··· Working data ···

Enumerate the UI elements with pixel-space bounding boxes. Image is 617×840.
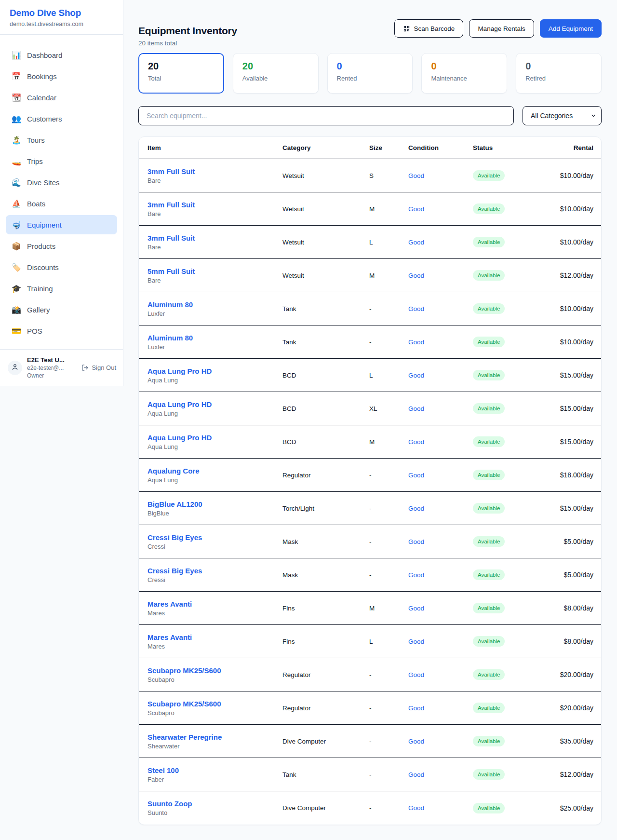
user-name: E2E Test U... <box>27 356 77 364</box>
sidebar-item-discounts[interactable]: 🏷️ Discounts <box>6 257 117 277</box>
sidebar-item-trips[interactable]: 🚤 Trips <box>6 151 117 171</box>
item-cell: Mares Avanti Mares <box>148 600 282 617</box>
stat-label: Maintenance <box>431 75 497 82</box>
table-row: Aluminum 80 Luxfer Tank - Good Available… <box>139 325 601 359</box>
condition-link[interactable]: Good <box>408 339 473 346</box>
item-name-link[interactable]: BigBlue AL1200 <box>148 500 282 508</box>
item-cell: Mares Avanti Mares <box>148 633 282 650</box>
category-cell: Tank <box>282 305 369 312</box>
item-name-link[interactable]: Aqua Lung Pro HD <box>148 367 282 375</box>
condition-link[interactable]: Good <box>408 239 473 246</box>
condition-link[interactable]: Good <box>408 538 473 545</box>
category-cell: BCD <box>282 372 369 379</box>
condition-link[interactable]: Good <box>408 272 473 279</box>
category-cell: Regulator <box>282 705 369 712</box>
sidebar-item-bookings[interactable]: 📅 Bookings <box>6 67 117 86</box>
item-brand: Cressi <box>148 543 282 550</box>
condition-link[interactable]: Good <box>408 638 473 645</box>
item-name-link[interactable]: Suunto Zoop <box>148 799 282 808</box>
sidebar-item-training[interactable]: 🎓 Training <box>6 279 117 298</box>
item-name-link[interactable]: Aluminum 80 <box>148 334 282 342</box>
item-name-link[interactable]: Aluminum 80 <box>148 300 282 309</box>
condition-link[interactable]: Good <box>408 372 473 379</box>
graduation-cap-icon: 🎓 <box>12 284 21 293</box>
manage-rentals-button[interactable]: Manage Rentals <box>469 19 534 38</box>
item-name-link[interactable]: Cressi Big Eyes <box>148 567 282 575</box>
sidebar-item-label: Training <box>27 285 53 293</box>
title-block: Equipment Inventory 20 items total <box>138 25 237 47</box>
condition-link[interactable]: Good <box>408 671 473 678</box>
item-brand: Aqua Lung <box>148 410 282 417</box>
condition-link[interactable]: Good <box>408 305 473 312</box>
stat-card-maintenance[interactable]: 0 Maintenance <box>421 53 507 94</box>
people-icon: 👥 <box>12 114 21 123</box>
condition-link[interactable]: Good <box>408 804 473 812</box>
item-name-link[interactable]: Aqualung Core <box>148 467 282 475</box>
item-name-link[interactable]: Aqua Lung Pro HD <box>148 400 282 408</box>
item-name-link[interactable]: Aqua Lung Pro HD <box>148 434 282 442</box>
table-row: Mares Avanti Mares Fins M Good Available… <box>139 592 601 625</box>
table-row: 3mm Full Suit Bare Wetsuit M Good Availa… <box>139 192 601 226</box>
condition-link[interactable]: Good <box>408 605 473 612</box>
status-cell: Available <box>473 470 560 480</box>
tag-icon: 🏷️ <box>12 263 21 272</box>
condition-link[interactable]: Good <box>408 405 473 412</box>
user-meta: E2E Test U... e2e-tester@... Owner <box>27 356 77 379</box>
sign-out-button[interactable]: Sign Out <box>81 364 116 371</box>
sidebar-item-boats[interactable]: ⛵ Boats <box>6 194 117 213</box>
item-name-link[interactable]: 3mm Full Suit <box>148 201 282 209</box>
table-row: Aqua Lung Pro HD Aqua Lung BCD XL Good A… <box>139 392 601 425</box>
size-cell: - <box>369 505 408 512</box>
sidebar-item-equipment[interactable]: 🤿 Equipment <box>6 215 117 234</box>
condition-link[interactable]: Good <box>408 571 473 579</box>
sidebar-item-dashboard[interactable]: 📊 Dashboard <box>6 45 117 65</box>
scan-barcode-button[interactable]: Scan Barcode <box>394 19 464 38</box>
item-name-link[interactable]: Cressi Big Eyes <box>148 533 282 542</box>
item-brand: BigBlue <box>148 510 282 517</box>
size-cell: - <box>369 804 408 812</box>
category-select[interactable]: All Categories <box>523 106 602 125</box>
sidebar-item-customers[interactable]: 👥 Customers <box>6 109 117 128</box>
status-cell: Available <box>473 203 560 214</box>
item-name-link[interactable]: Mares Avanti <box>148 600 282 608</box>
sidebar-item-tours[interactable]: 🏝️ Tours <box>6 130 117 149</box>
condition-link[interactable]: Good <box>408 472 473 479</box>
search-input[interactable] <box>138 106 514 125</box>
condition-link[interactable]: Good <box>408 172 473 179</box>
condition-link[interactable]: Good <box>408 705 473 712</box>
status-badge: Available <box>473 669 505 680</box>
condition-link[interactable]: Good <box>408 771 473 778</box>
item-name-link[interactable]: Scubapro MK25/S600 <box>148 700 282 708</box>
sidebar-item-calendar[interactable]: 📆 Calendar <box>6 88 117 107</box>
condition-link[interactable]: Good <box>408 505 473 512</box>
category-cell: Torch/Light <box>282 505 369 512</box>
item-name-link[interactable]: 5mm Full Suit <box>148 267 282 275</box>
item-name-link[interactable]: 3mm Full Suit <box>148 234 282 242</box>
sidebar-item-dive-sites[interactable]: 🌊 Dive Sites <box>6 173 117 192</box>
header-actions: Scan Barcode Manage Rentals Add Equipmen… <box>394 19 602 38</box>
stat-card-total[interactable]: 20 Total <box>138 53 224 94</box>
sidebar-item-products[interactable]: 📦 Products <box>6 236 117 256</box>
item-name-link[interactable]: 3mm Full Suit <box>148 167 282 176</box>
sidebar-item-gallery[interactable]: 📸 Gallery <box>6 300 117 319</box>
sidebar-item-label: Discounts <box>27 263 59 271</box>
brand-block: Demo Dive Shop demo.test.divestreams.com <box>0 0 123 34</box>
sidebar-item-pos[interactable]: 💳 POS <box>6 321 117 340</box>
item-cell: Aluminum 80 Luxfer <box>148 300 282 317</box>
item-name-link[interactable]: Steel 100 <box>148 766 282 774</box>
condition-link[interactable]: Good <box>408 738 473 745</box>
column-header-condition: Condition <box>408 144 473 151</box>
sidebar-item-label: Products <box>27 242 55 250</box>
stat-card-rented[interactable]: 0 Rented <box>327 53 413 94</box>
condition-link[interactable]: Good <box>408 438 473 446</box>
add-equipment-button[interactable]: Add Equipment <box>540 19 602 38</box>
item-name-link[interactable]: Scubapro MK25/S600 <box>148 666 282 675</box>
item-name-link[interactable]: Mares Avanti <box>148 633 282 641</box>
stat-card-available[interactable]: 20 Available <box>233 53 319 94</box>
stat-card-retired[interactable]: 0 Retired <box>516 53 602 94</box>
condition-link[interactable]: Good <box>408 205 473 213</box>
status-badge: Available <box>473 436 505 447</box>
status-badge: Available <box>473 636 505 647</box>
size-cell: S <box>369 172 408 179</box>
item-name-link[interactable]: Shearwater Peregrine <box>148 733 282 741</box>
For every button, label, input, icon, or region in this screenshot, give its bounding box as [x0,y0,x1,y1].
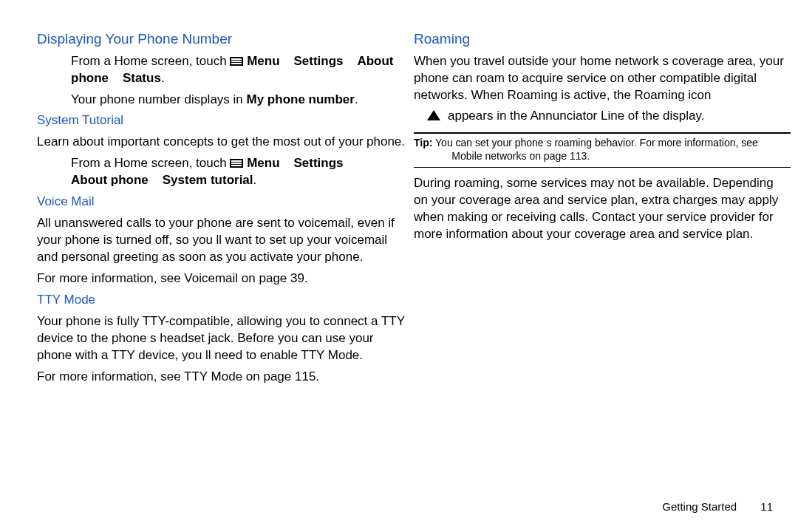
paragraph-voicemail: All unanswered calls to your phone are s… [37,215,406,266]
bold-settings: Settings [293,54,343,68]
left-column: Displaying Your Phone Number From a Home… [37,27,406,390]
text: on page 39. [238,271,308,285]
tip-label: Tip: [414,137,432,149]
heading-tty-mode: TTY Mode [37,292,406,309]
tip-roaming: Tip: You can set your phone s roaming be… [414,137,791,163]
bold-status: Status [123,71,161,85]
text: From a Home screen, touch [71,54,227,68]
step-display-number: From a Home screen, touch Menu Settings … [37,53,406,87]
text-contact: Contact [592,210,635,224]
paragraph-tty-ref: For more information, see TTY Mode on pa… [37,369,406,386]
bold-my-phone-number: My phone number [247,92,355,106]
bold-phone: phone [71,71,109,85]
paragraph-roaming-1: When you travel outside your home networ… [414,53,791,104]
text: appears in the Annunciator Line of the d… [448,109,704,123]
tip-ref: Mobile networks [451,150,526,162]
text: For more information, see [37,369,184,383]
step-system-tutorial: From a Home screen, touch Menu Settings … [37,155,406,189]
bold-system-tutorial: System tutorial [163,173,253,187]
ref-voicemail: Voicemail [184,271,238,285]
bold-menu: Menu [247,156,279,170]
period: . [355,92,358,106]
paragraph-voicemail-ref: For more information, see Voicemail on p… [37,270,406,287]
bold-about-phone: About phone [71,173,149,187]
text: From a Home screen, touch [71,156,227,170]
triangle-up-icon [427,110,440,120]
text: For more information, see [37,271,184,285]
heading-display-phone-number: Displaying Your Phone Number [37,30,406,49]
heading-voice-mail: Voice Mail [37,194,406,211]
footer-page-number: 11 [760,500,773,513]
paragraph-tty: Your phone is fully TTY-compatible, allo… [37,313,406,364]
ref-tty: TTY Mode [184,369,242,383]
page-footer: Getting Started 11 [662,500,773,513]
bold-settings: Settings [293,156,343,170]
menu-icon [230,57,243,66]
bold-menu: Menu [247,54,279,68]
heading-roaming: Roaming [414,30,791,49]
divider-thin [414,167,791,168]
divider-thick [414,132,791,134]
paragraph-roaming-icon-line: appears in the Annunciator Line of the d… [414,108,791,125]
result-display-number: Your phone number displays in My phone n… [37,92,406,109]
period: . [161,71,165,85]
paragraph-roaming-2: During roaming, some services may not be… [414,175,791,243]
heading-system-tutorial: System Tutorial [37,112,406,129]
footer-section: Getting Started [662,500,737,513]
text: Your phone number displays in [71,92,247,106]
tip-text: You can set your phone s roaming behavio… [435,137,758,149]
paragraph-tutorial-intro: Learn about important concepts to get th… [37,134,406,151]
right-column: Roaming When you travel outside your hom… [414,27,791,390]
bold-about: About [357,54,393,68]
period: . [253,173,257,187]
text: on page 115. [242,369,319,383]
menu-icon [230,159,243,168]
tip-text: on page 113. [527,150,590,162]
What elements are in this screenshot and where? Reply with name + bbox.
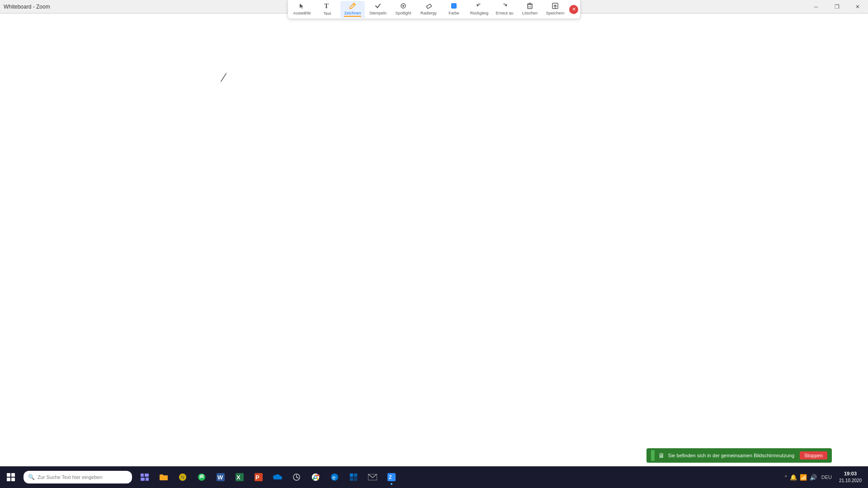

···

> **Goal of the exercise**: In the records above, each line with the string "Scan" should be copied.

> **Output below**:
scan-barcode-button[interactable]: Scan Barcode <box>394 19 464 38</box>
header-actions: Scan Barcode Manage Rentals Add Equipmen… <box>394 19 602 38</box>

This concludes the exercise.